DIDS will return the external_ref strings of potentual duplicate images.
Full Compare:
All the image (thumbnails) within DIDS are compared with each other.
DIDS will fork a client for each full compare request, and will become
multi-threaded to make use of multiple CPUs should they be present.
DIDS will return the external_ref strings of potentual duplicate images.
Some notes about the FULL Comparison process.
For N images, the number of comparisons is: N * ( N - 1) / 2.
As shown in the following diagram:
N
4|- - - -
3|- - - *
2|- - * *
1|- * * *
__________
X|1 2 3 4 N
Outline of the Image Comparison process:
* Consider a set of n images.
* Each image must be compared to every other image, but only once.
* Consider an n*n grid and comparing images (i,j) where i<j.
Note the triangle that is formed.
* There are n*(n-1)/2 image comparisons that need to be made.
* To permit concurrent processing, the triangle is split into 'work units'.
* Each work unit is a horizontal stripe of the triangle.
* Each work unit is to compare the first image to each of the remaining images in the work unit (stripe).
* There are n-1 work units in total, each 1 image than the last work unit.
For full comparisons DIDS will launch a child
==============================================================================================
Reducing False Positives:
* When false positives are found, they are recorded as 'similar but different' entries in a table.

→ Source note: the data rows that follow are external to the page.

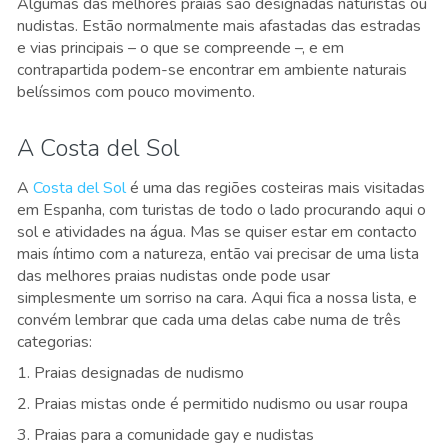
Algumas das melhores praias são designadas naturistas ou
nudistas. Estão normalmente mais afastadas das estradas
e vias principais – o que se compreende –, e em
contrapartida podem-se encontrar em ambiente naturais
belíssimos com pouco movimento.
A Costa del Sol
A
Costa del Sol
é uma das regiões costeiras mais visitadas
em Espanha, com turistas de todo o lado procurando aqui o
sol e atividades na água. Mas se quiser estar em contacto
mais íntimo com a natureza, então vai precisar de uma lista
das melhores praias nudistas onde pode usar
simplesmente um sorriso na cara. Aqui fica a nossa lista, e
convém lembrar que cada uma delas cabe numa de três
categorias:
1. Praias designadas de nudismo
2. Praias mistas onde é permitido nudismo ou usar roupa
3. Praias para a comunidade gay e nudistas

* When processing possible duplicate images, remove any previously recorded duplicates.
* The 'similar but different' entries are linked to the original files by 'fingerprint' values.
* Fingerprints don't change because they are based only on the contents of the file, not the file id.
* Order the PPMs external_ref by dictionary sort of fingerprint.
This allows the sorting algorithm to be optimised to reduce effort to find potential duplicates.